Ohio High Court Upholds $3.67 Billion Valuation for State’s Portion of 700-Mile Rover Pipeline
The ruling highlights the high stakes of pipeline taxation and underscores how construction overruns and environmental delays factored into the dispute.
(P&GJ) — The Supreme Court of Ohio has upheld a $3.67 billion property tax assessment on the Rover natural gas pipeline, a decision that underscores how regulatory and legal rulings can significantly impact large-scale midstream infrastructure, according to Court News Ohio.
The 700-mile pipeline, which cost $6.3 billion to construct and moves natural gas from eastern Ohio through Defiance County to markets across the U.S. and Canada, was valued at $3.669 billion for the 2019 tax year. Rover argued the taxable value should be closer to $1.79 billion, but the Ohio Board of Tax Appeals (BTA) found the state’s appraisal more credible.
Justice Patrick F. Fischer, writing for a unanimous court, called the case a “battle of appraisals,” according to Court News Ohio. The ruling affirmed the BTA’s broad discretion in weighing expert testimony and adopting valuations it deems most reliable.
The state tax commissioner’s evidence, including an appraisal by Brent Eyre, supported the $3.67 billion valuation. Rover’s expert, Robert Reilly, had pegged the value at less than half that figure. The board also pointed to Blackstone’s $1.51 billion purchase of a one-third ownership stake in Rover in 2017 as further evidence that the pipeline’s value far exceeded Rover’s claim.

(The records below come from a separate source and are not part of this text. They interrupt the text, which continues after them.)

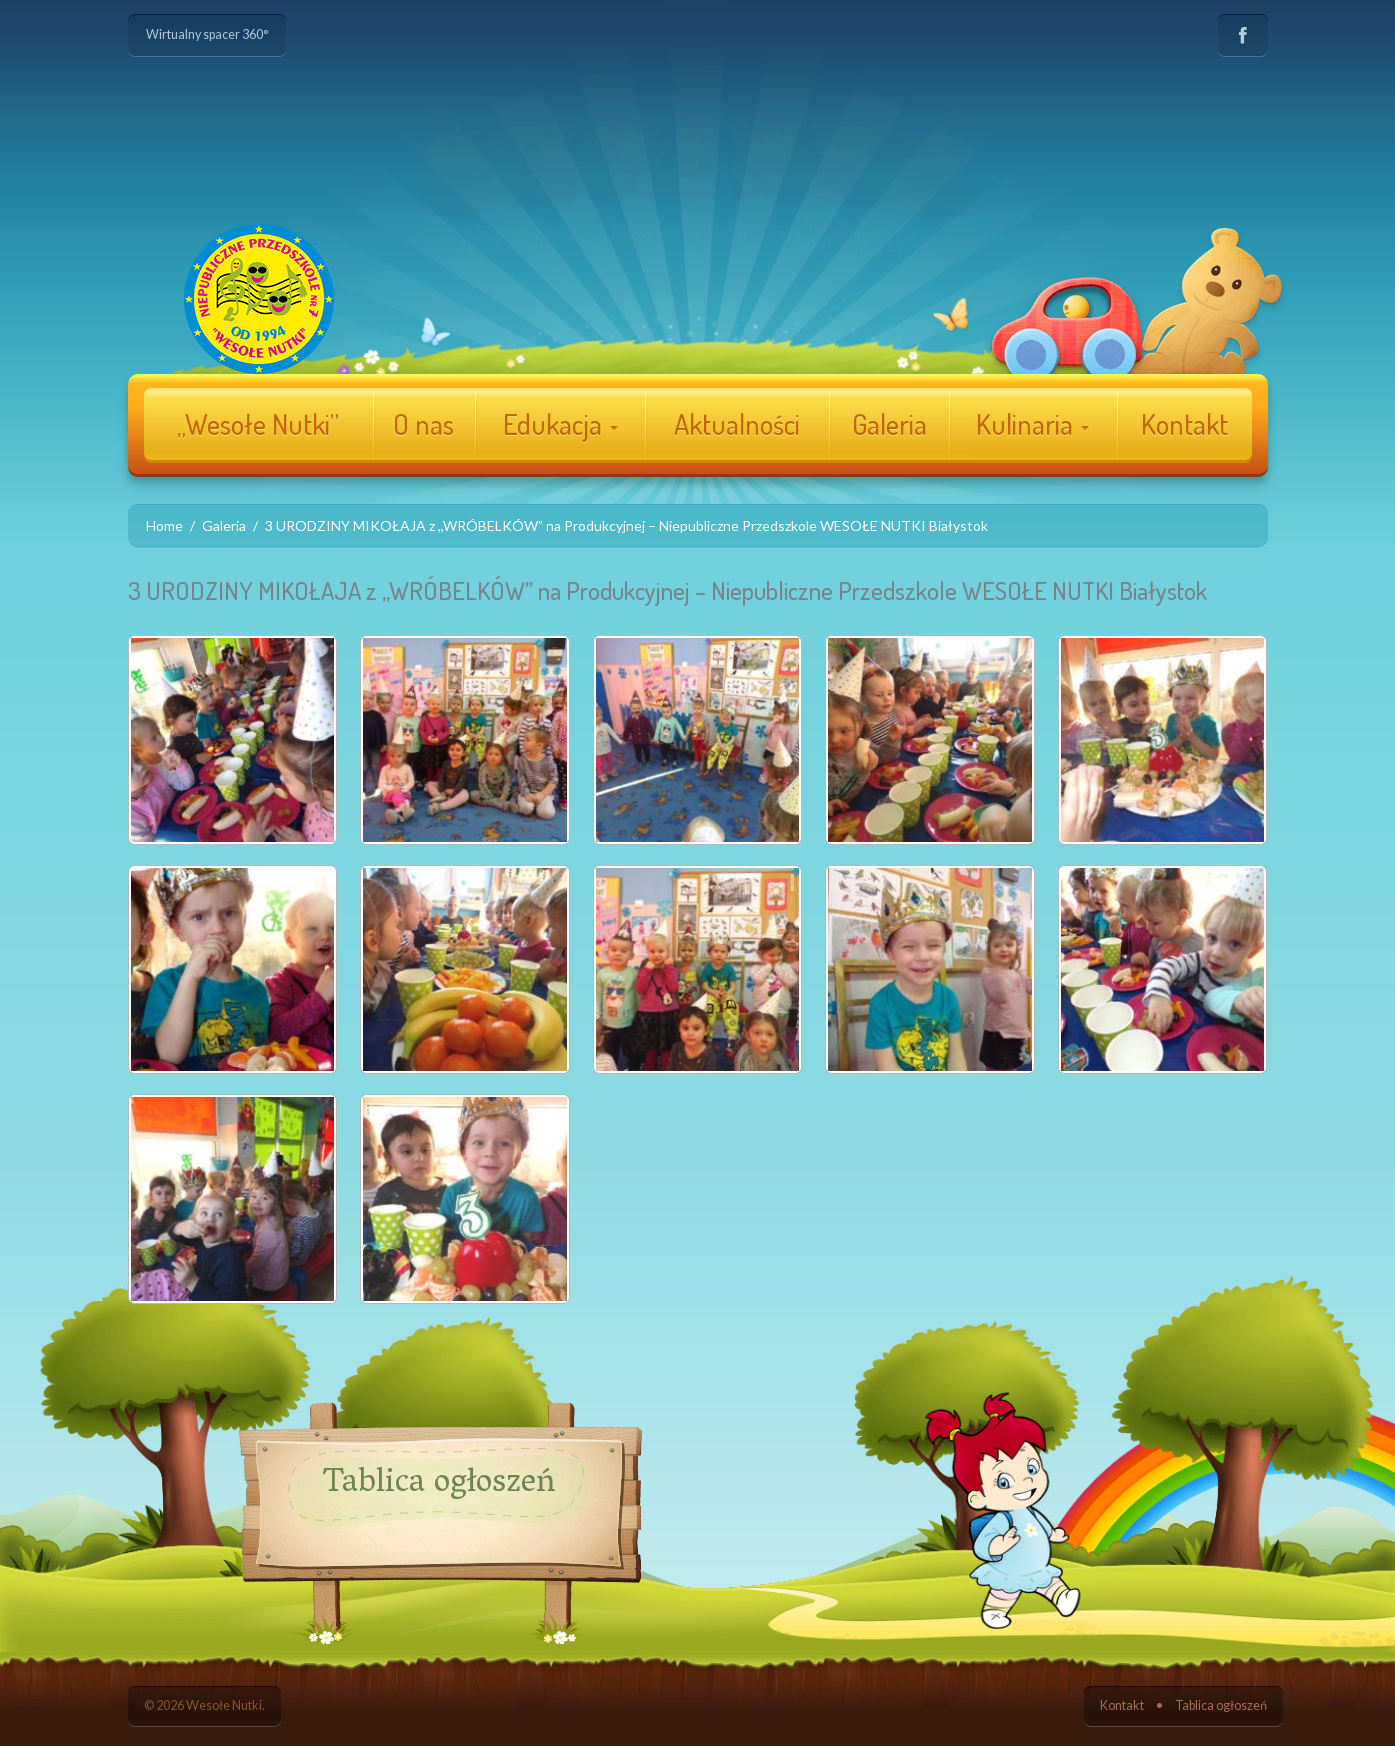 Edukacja (560, 424)
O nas (423, 424)
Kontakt (1184, 424)
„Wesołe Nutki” (258, 424)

Rover faced added costs during construction, including heavy rainfall that caused delays and an incident in which drilling fluid spilled into wetlands near the Tuscarawas River. Still, the BTA concluded those factors did not warrant lowering the taxable value.
In affirming the decision, the Ohio Supreme Court noted that “analytical perfection” is not required in complex appraisals and that Rover had not shown the BTA acted unlawfully or unreasonably, according to Court News Ohio.